■ WHAT THE TASK REQUIRES ■
The whole listing below must be repeated exactly.

# # # # # # #

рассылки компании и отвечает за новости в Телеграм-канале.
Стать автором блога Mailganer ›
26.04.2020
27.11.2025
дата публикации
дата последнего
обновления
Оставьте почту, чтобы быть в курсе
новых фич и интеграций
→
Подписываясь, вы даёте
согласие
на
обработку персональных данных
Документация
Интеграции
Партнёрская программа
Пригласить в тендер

# # # # # # #

■ COMPLETED EXERCISE ■
рассылки компании и отвечает за новости в Телеграм-канале.
Стать автором блога Mailganer ›
26.04.2020
27.11.2025
дата публикации
дата последнего
обновления
Оставьте почту, чтобы быть в курсе
новых фич и интеграций
→
Подписываясь, вы даёте
согласие
на
обработку персональных данных
Документация
Интеграции
Партнёрская программа
Пригласить в тендер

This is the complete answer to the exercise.